On the eve of the Precrime program being taken to a national level, a Department of Justice representative, Danny Witwer, arrives to investigate the program. The Precrime officers are wary of Witwer, who they believe is trying to turn control of Precrime over to the Department of Justice. During Witwer's visit, the precogs foresee Anderton killing a man named Leo Crow in a few days; Anderton escapes the facility and a subsequent manhunt once the precrime is discovered. Believing himself to be set up by Witwer, who has discovered his addiction, Anderton tracks down Dr. Iris Hineman, the lead researcher for Precrime. She reveals that the precogs do not always agree about the future, and that the differing vision, a "minority report," could show Anderton not committing the murder and thus prove his innocence. Anderton undergoes eye replacement surgery to avoid the iris identification systems throughout the city. He then uses his old eyes to enter Precrime headquarters and abduct Agatha, the precog that Hineman noted always had the minority report.
Using Agatha's future insight to avoid capture, Anderton takes Agatha to a hacker to extract her vision of Leo Crow's murder, but finds it is the same as the original report. However, Agatha provides Anderton with her vision of the death of a woman named Anne Lively, which Anderton records. Chased by Precrime, Anderton and Agatha end up at the apartment where Crow is to die; they find his room, covered with hundreds of pictures of children including Sean. When Crow enters, Anderton holds him at gunpoint, but at Agatha's pleading decides to arrest him instead, invalidating the prediction. Crow admits that he is only here to be killed by Anderton to have his family paid off handsomely and he didn't have any involvement with Sean. Anderton refuses to kill Crow and demands to know who set this up, but Crow forces himself on Anderton's gun and makes him pull the trigger. Anderton and Agatha flee to Lara's home, while Witwer and Precrime investigate the crime scene.

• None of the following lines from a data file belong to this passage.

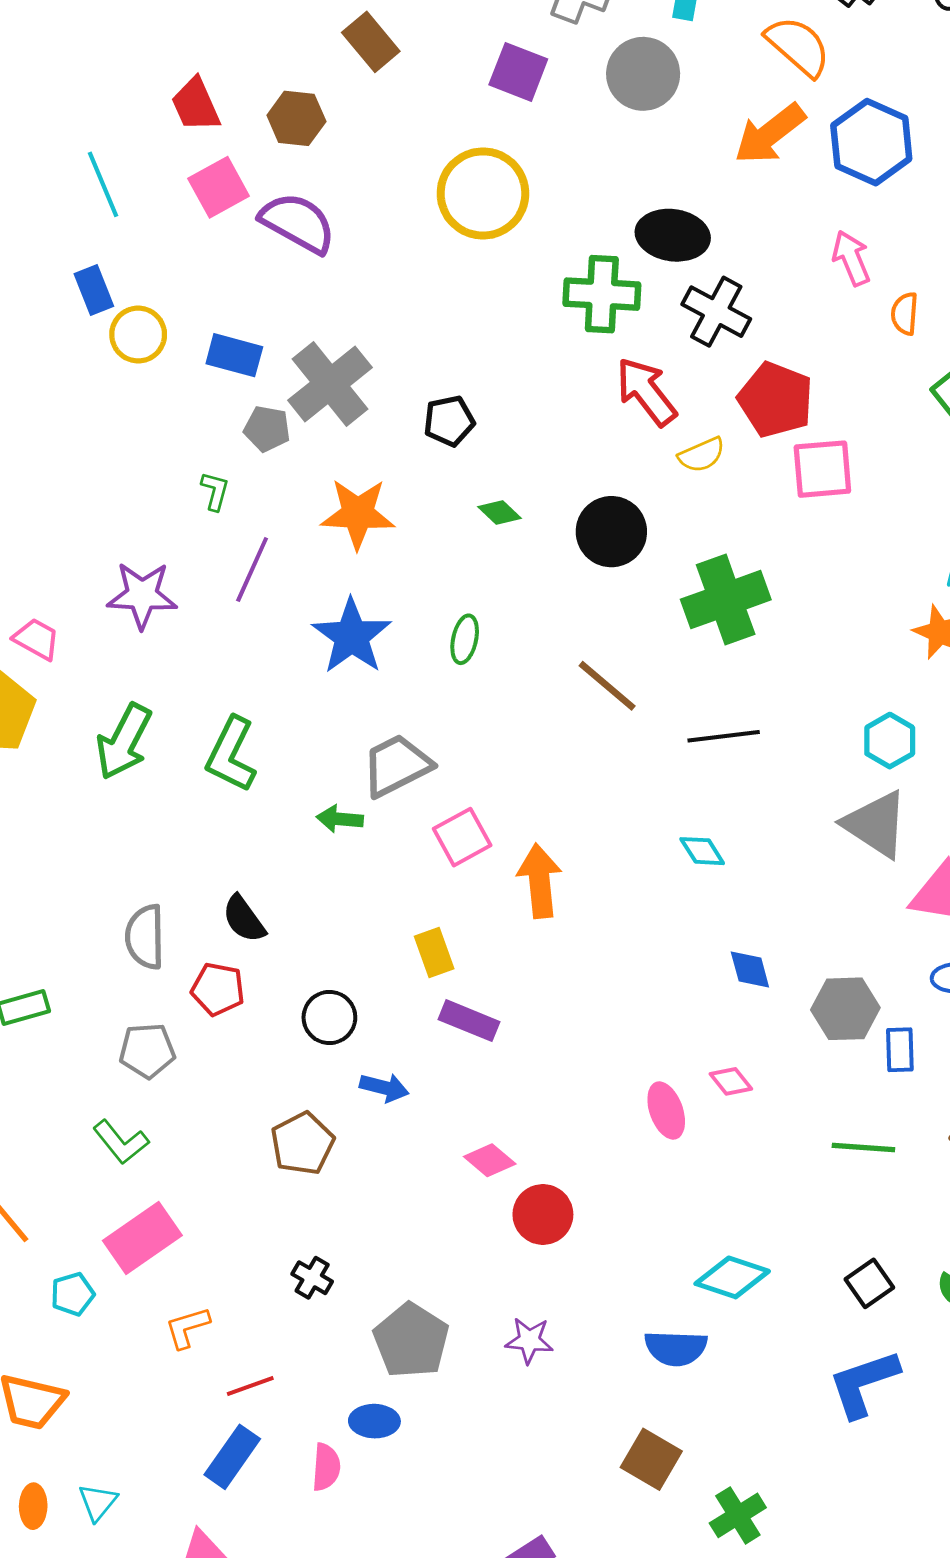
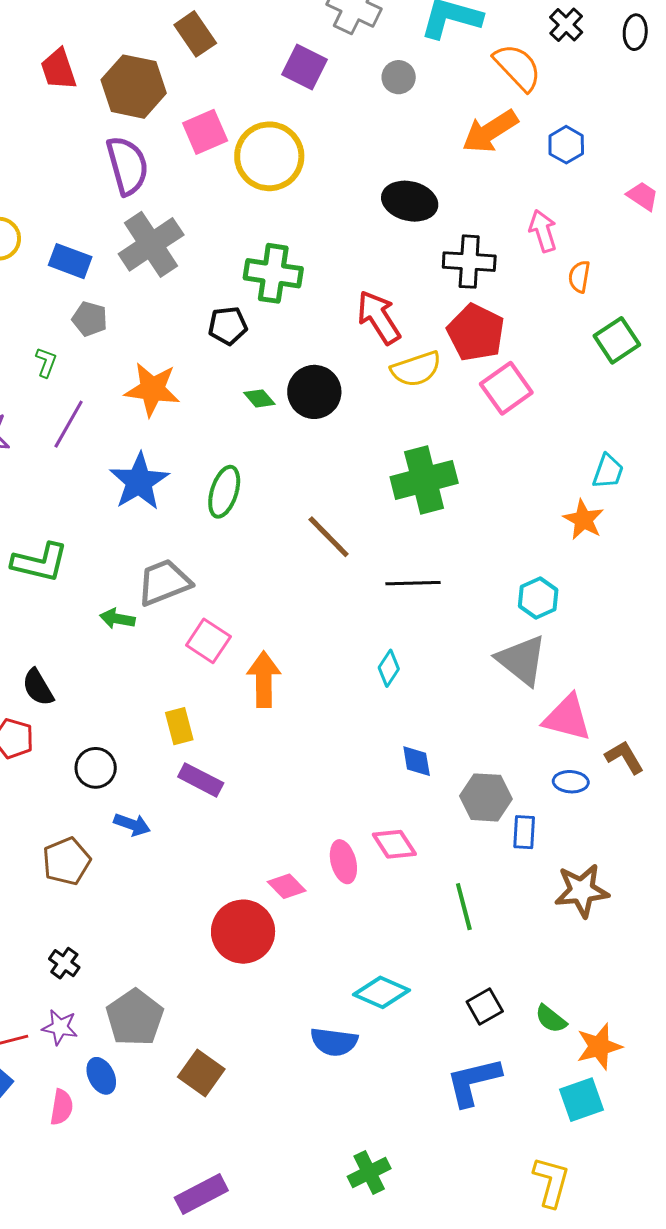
gray circle: (643, 74) -> (399, 77), size x0.6
brown hexagon: (296, 118) -> (134, 87), size x1.5
blue hexagon: (871, 142) -> (566, 145), size x0.6
pink square: (219, 187) -> (205, 132), moved
purple semicircle: (298, 223) -> (127, 166), turned 40
green cross: (602, 294) -> (273, 273), moved
black cross: (716, 312) -> (469, 262), moved, turned -30
gray cross: (330, 384) -> (151, 244), moved
yellow semicircle: (702, 455) -> (416, 369), size x1.4
pink square: (822, 469) -> (506, 388), turned -36
black circle: (611, 532) -> (314, 392), moved
green ellipse: (465, 639) -> (224, 492), size x1.4
green L-shape: (231, 754) -> (40, 562), turned -108
pink square: (462, 837) -> (208, 641), turned -33
cyan diamond: (702, 851) -> (389, 668), turned 60
pink diamond: (731, 1081) -> (394, 844), size x1.4
green line: (863, 1147) -> (464, 907), moved, turned 66
pink diamond: (490, 1160) -> (287, 886), moved
red circle: (543, 1214) -> (243, 932), size x1.4
purple star: (529, 1340) -> (60, 1027), moved
blue ellipse: (374, 1421) -> (101, 1076), turned 57
brown square: (651, 1459) -> (201, 1073), moved

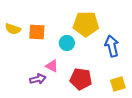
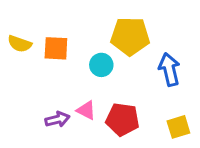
pink triangle: (52, 66) -> (86, 110), moved

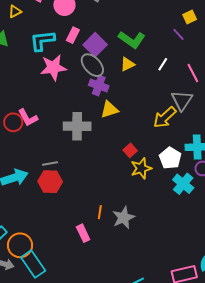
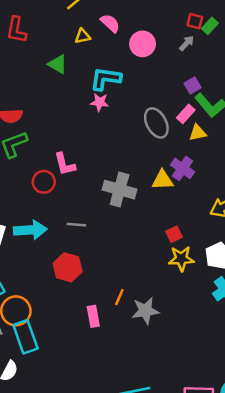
pink rectangle: (73, 35) -> (186, 114), moved
purple square: (95, 45) -> (192, 86), moved, size x0.6
pink star: (53, 67) -> (100, 102), moved, size x0.6
purple cross: (99, 86) -> (183, 168), moved
red circle: (13, 122) -> (44, 182), moved
red hexagon: (50, 182) -> (68, 267), moved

Witwer doubts Anderton killed in cold blood, and his investigation leads him to discover the Anne Lively murder. He approaches Burgess to reveal that the Ann Lively precog vision differs slightly from the one that Anderton had downloaded from Agatha. Witwer proposes these two visions represent separate murders; because precogs sometimes experience relapses of past murders, or "echoes," Witwer explains someone could get away with murder by hiring someone to try and kill Lively, and allowing the crime to be prevented by Precrime. Having viewed the precog vision beforehand, the murderer would then kill Lively in the exact same way as depicted in the precog vision, fooling Precrime into thinking they were viewing an echo and not a separate murder. Witwer intuits that the murderer would have to be someone high up in Precrime to have viewed the precog vision and then erase it from the Precrime archives. Burgess then kills Witwer, noting that without Agatha, the precog hive mind couldn't predict this murder. He then frames Anderton for the murder, knowing that he would have ample motive for killing Witwer.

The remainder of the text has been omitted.